A new Medicare Trustees report finds that the Independent Payment Advisory Board [IPAB], the payment reform demonstration projects, and productivity improvements in the new health care law will save Medicare $8 billion by the end of 2011, and $575 billion over the next decade. The law will also extend the life of Medicare’s hospital fund (Medicare Part A) by 12 years, which will now remain sustainable through 2029.

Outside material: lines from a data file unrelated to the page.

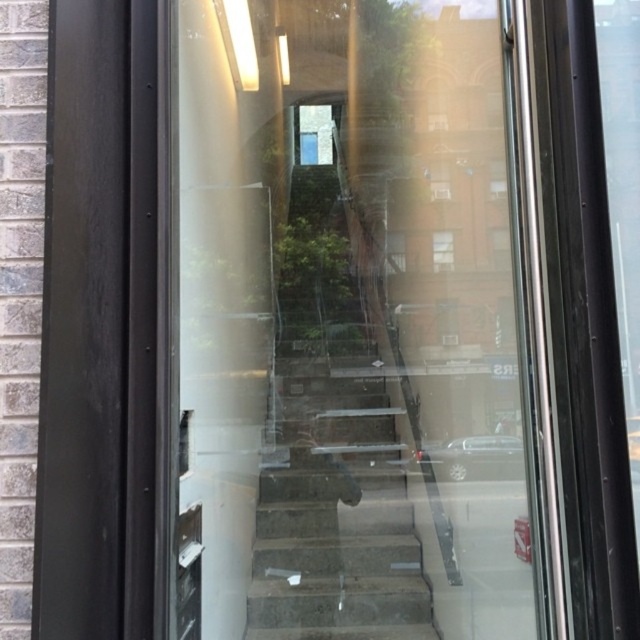 Question: Which point appears closest to the camera in this image?

Choices:
 (A) (392, 412)
 (B) (512, 525)
 (C) (442, 253)

Answer: (B)

Question: Does transparent glass door at center have a greater width compared to concrete stairs at center?

Choices:
 (A) no
 (B) yes

Answer: (B)

Question: Is transparent glass door at center below concrete stairs at center?

Choices:
 (A) no
 (B) yes

Answer: (A)

Question: Is transparent glass door at center positioned behind transparent glass window at center?

Choices:
 (A) no
 (B) yes

Answer: (A)

Question: Which point is closer to the camera taking this photo?

Choices:
 (A) (333, 604)
 (B) (452, 237)

Answer: (A)

Question: Estimate the real-world distances between objects in this image. Which object is farther from the transparent glass window at center?

Choices:
 (A) concrete stairs at center
 (B) clear glass window at center
 (C) transparent glass door at center

Answer: (A)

This afternoon, during a conference call evaluating the new report, Robert Greenstein of the Center for Budget and Policy Priorities (CBPP), argued that should Republicans attempt to repeal all or portions of the health care law, the would significantly undermine the longevity of the Medicare program. Greenstein maintained that if the GOP becomes the governing party, it would be against their political interests to suspend IPAB and the payment reform demonstration projects — which the GOP has pledged to repeal:
GREENSTEIN: If the entire Affordable Care Act is repealed, that’s a different story, but then the Medicare trust fund finances would be in much worse shape. But assuming the bill remains in affect, I think that the fiscal pressures on the whole federal budget moving going are going to be so severe and Medicare plays such a central role in this, that it is really hard for me to imagine policymakers of either party…whoever is in the position of governing is going to desprately need to find efficiency savings in Medicare and it will be in their political interest…. to pursue whatever measures can devleop and produce savings, especially savings that result from payment and delivery system reforms, rather than from the more unpoular approch of cutting beneficiaries’ benefits and raising premiums.
Greestein also responded to the GOP’s claims that the trustees’ findings are contradicted by the CMS’s own actuary, Richard Foster, who has predicted that some of the savings from health care reform may not materialize. Under Foster’s more pessimistic analysis, only 60% of the projected savings would be realized. Consequently, the insolvency of the Medicare Trust Fund would be moved back to 2028 instead of 2029 and only half of the current shortfall would be closed (instead of four-fifth as the actuaries predict.)
“Under either conclusion, this is still a dramatic improvement.” “The most likely scenario probably lies in between those two.” But in their report, the trustees underscore the “the crucial importance of moving forward strongly with the pilots and the demos and the research and really running what results from that.”